Problem - Begin at the line that contains "SBN: 712730003922" and repeat every line from there to the end of the records below, inclusive, without adding any other line.
===== Extracted material
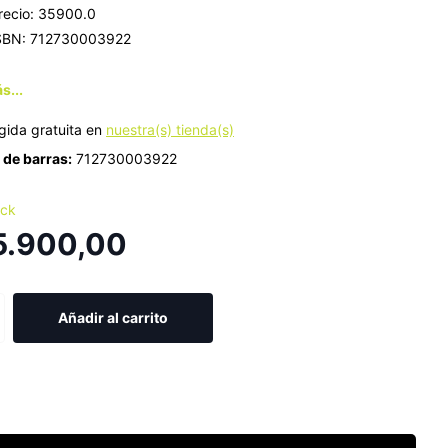
recio: 35900.0
SBN: 712730003922
s...
gida gratuita en
nuestra(s) tienda(s)
de barras:
712730003922
ock
5.900,00
Añadir al carrito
==========
Exercise output -
SBN: 712730003922
s...
gida gratuita en
nuestra(s) tienda(s)
de barras:
712730003922
ock
5.900,00
Añadir al carrito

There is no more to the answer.